The most relevant announcement here is Flex’s plan to spin off its Cloud and Power Infrastructure data center operations, just as it joins the S&P 500. This move ties directly into the AI data center buildout that many see as Flex’s primary growth engine, but it also sharpens the focus on whether the remaining business can sustain margins and offset any revenue volatility if large cloud customers slow orders, in house critical components, or shift spend elsewhere.
Yet, while the AI data center story looks appealing, investors should also recognize how concentrated Flex remains in a handful of hyperscaler customers...
Read the full narrative on Flex (it's free!)

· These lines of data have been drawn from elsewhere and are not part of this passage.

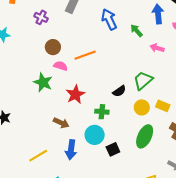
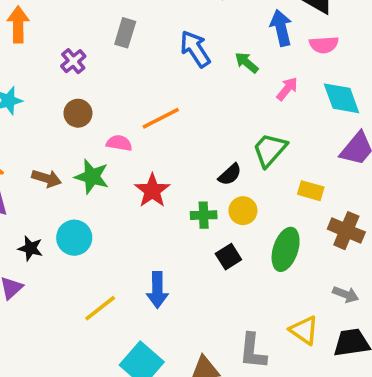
purple cross: (41, 17) -> (73, 61), turned 32
brown circle: (53, 47) -> (78, 113), moved
pink arrow: (157, 48) -> (287, 89), turned 120
yellow circle: (142, 107) -> (243, 211), moved
brown arrow: (61, 123) -> (47, 178), moved
cyan circle: (95, 135) -> (74, 238), moved
black square: (113, 149) -> (228, 257), moved

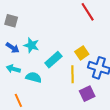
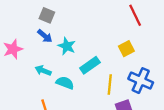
blue arrow: (13, 48) -> (45, 36), moved
yellow square: (82, 53) -> (126, 49), moved

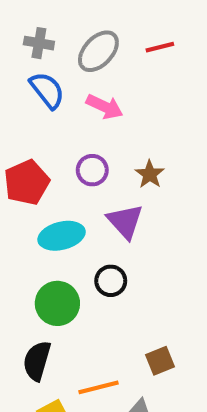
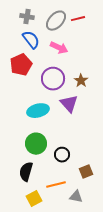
red line: (160, 47) -> (78, 19), moved
purple circle: (92, 170) -> (53, 79), size x1.5
red pentagon: (27, 182) -> (21, 65), moved
black circle: (111, 281) -> (62, 155), moved

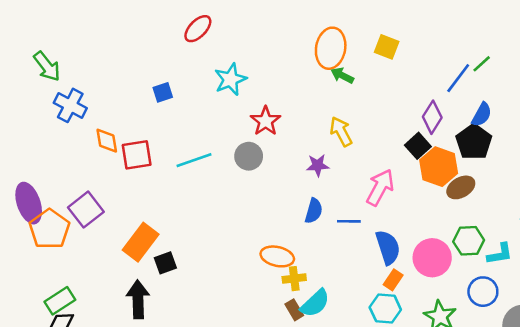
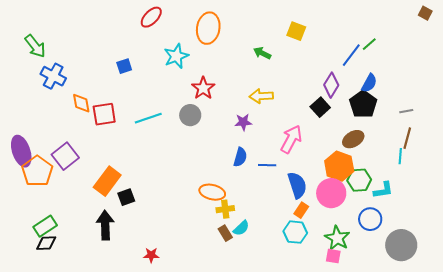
orange ellipse: (331, 48) -> (208, 28), moved
yellow arrow: (341, 131) -> (261, 96), turned -65
orange hexagon: (439, 167) -> (339, 166), moved
cyan semicircle: (315, 303) -> (241, 228), size x0.7

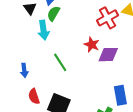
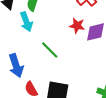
blue arrow: (24, 70) -> (16, 66), size x1.6

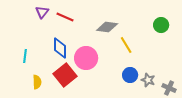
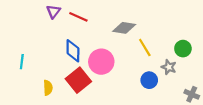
green circle: (161, 25) -> (183, 49), moved
cyan line: (25, 56) -> (22, 62), moved
gray star: (148, 80) -> (169, 67), moved

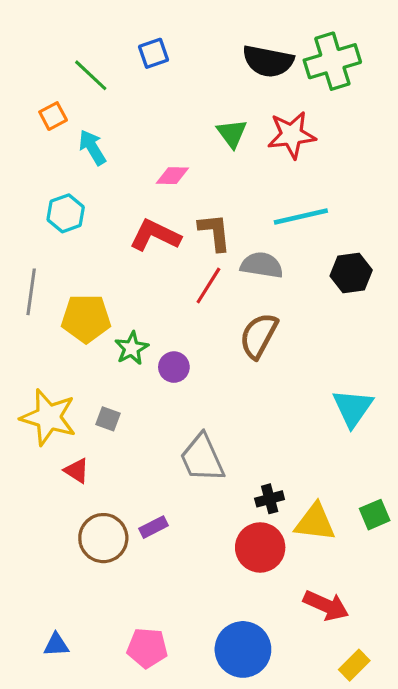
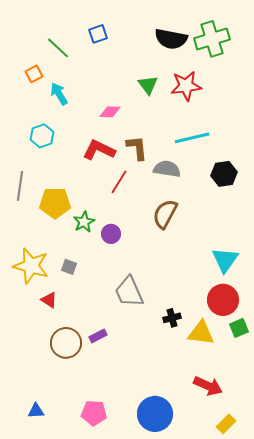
red line: (208, 286) -> (119, 182), moved
red circle: (260, 547) -> (223, 300), moved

Flex's narrative projects $49.7 billion revenue and $3.3 billion earnings by 2029. This requires 21.2% yearly revenue growth and about a $2.4 billion earnings increase from $880.0 million today.
Uncover how Flex's forecasts yield a $160.40 fair value, a 9% upside to its current price.

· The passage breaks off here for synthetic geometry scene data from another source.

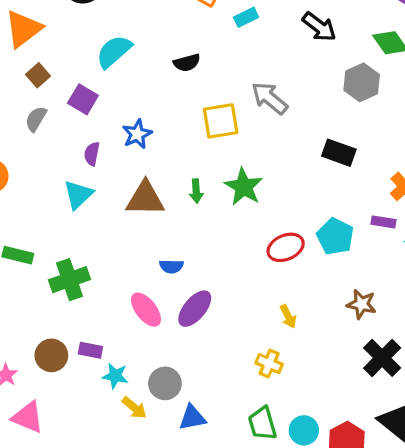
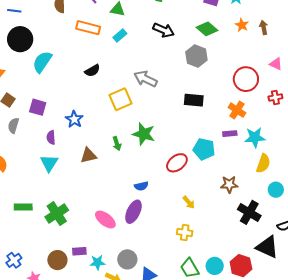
cyan semicircle: (114, 51) -> (42, 62), moved
brown triangle: (145, 199) -> (88, 155), size x0.7
blue semicircle: (171, 266) -> (141, 186), moved

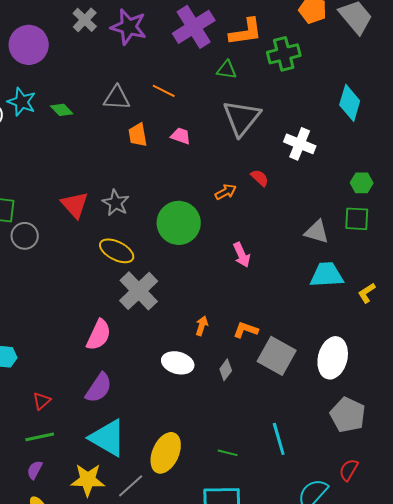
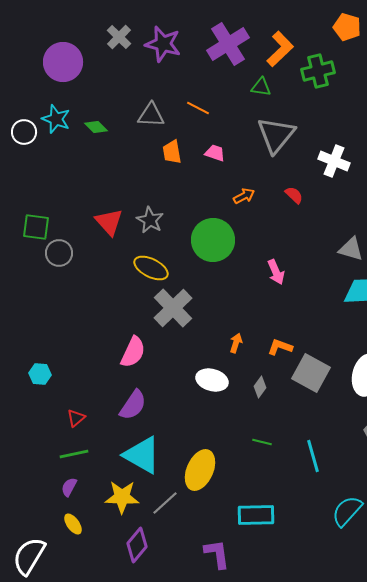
orange L-shape: (246, 32) -> (280, 49), turned -36
orange arrow: (226, 192) -> (244, 196), moved
green line: (228, 453) -> (262, 442), moved

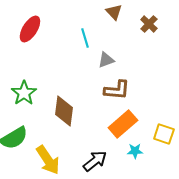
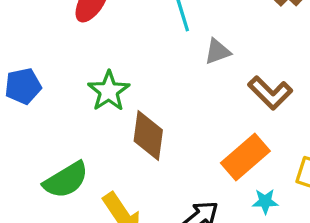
brown L-shape: (117, 90) -> (270, 93), moved, turned 40
green star: (24, 93) -> (109, 91), moved

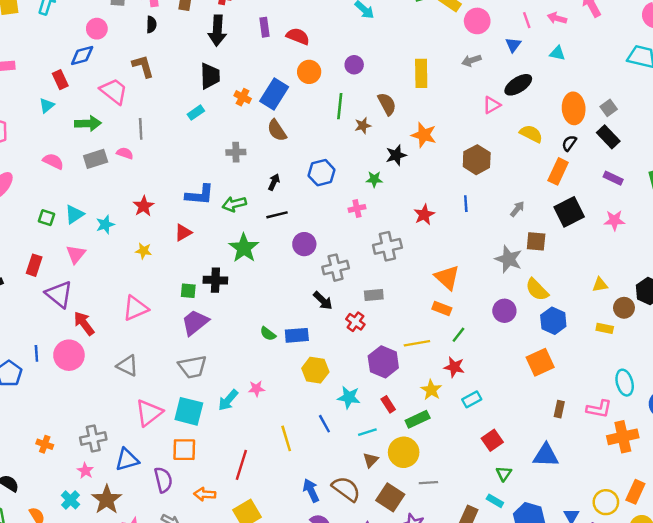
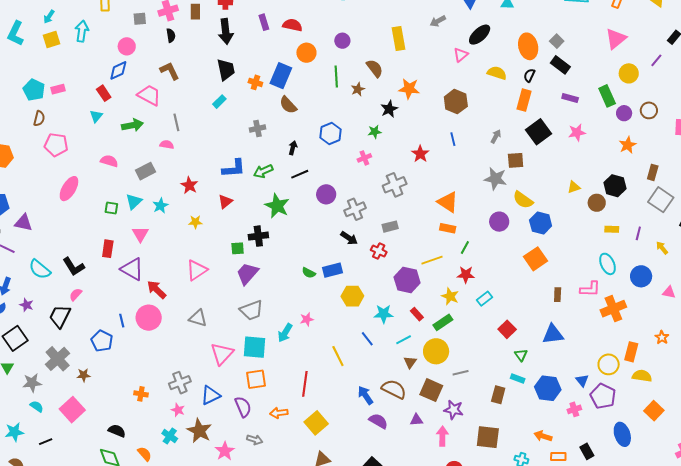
gray rectangle: (96, 159) -> (146, 171), moved
yellow rectangle: (605, 328) -> (612, 229), moved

Exploring Other Perspectives
Some of the most optimistic analysts were already assuming Flex could reach about US$52.4 billion in revenue and US$3.7 billion in earnings by 2029, which is a much more bullish narrative than consensus. If you are weighing those expectations against the latest S&P 500 inclusion and data center spin off news, it is worth remembering that opinions can differ widely and these earlier assumptions may shift as the story evolves.
Explore 5 other fair value estimates on Flex - why the stock might be worth 32% less than the current price!
Reach Your Own Conclusion
Disagree with existing narratives? Extraordinary investment returns rarely come from following the herd, so go with your instincts.
- A great starting point for your Flex research is our analysis highlighting 2 key rewards and 2 important warning signs that could impact your investment decision.
- Our free Flex research report provides a comprehensive fundamental analysis summarized in a single visual - the Snowflake - making it easy to evaluate Flex's overall financial health at a glance.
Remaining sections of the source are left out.